-- MATERIAL PROVIDED follows --

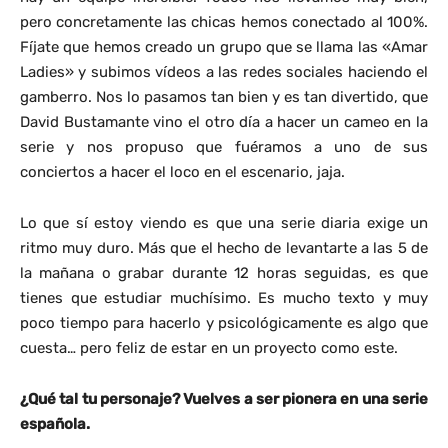
pero concretamente las chicas hemos conectado al 100%.
Fíjate que hemos creado un grupo que se llama las «Amar
Ladies» y subimos vídeos a las redes sociales haciendo el
gamberro. Nos lo pasamos tan bien y es tan divertido, que
David Bustamante vino el otro día a hacer un cameo en la
serie y nos propuso que fuéramos a uno de sus
conciertos a hacer el loco en el escenario, jaja.
Lo que sí estoy viendo es que una serie diaria exige un
ritmo muy duro. Más que el hecho de levantarte a las 5 de
la mañana o grabar durante 12 horas seguidas, es que
tienes que estudiar muchísimo. Es mucho texto y muy
poco tiempo para hacerlo y psicológicamente es algo que
cuesta… pero feliz de estar en un proyecto como este.
¿Qué tal tu personaje? Vuelves a ser pionera en una serie
española.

-- MATERIAL PROVIDED concluded --

Which lines in the records above contain the word "hemos"? Copy each one.

### [WRITTEN RESPONSE]
pero concretamente las chicas hemos conectado al 100%.
Fíjate que hemos creado un grupo que se llama las «Amar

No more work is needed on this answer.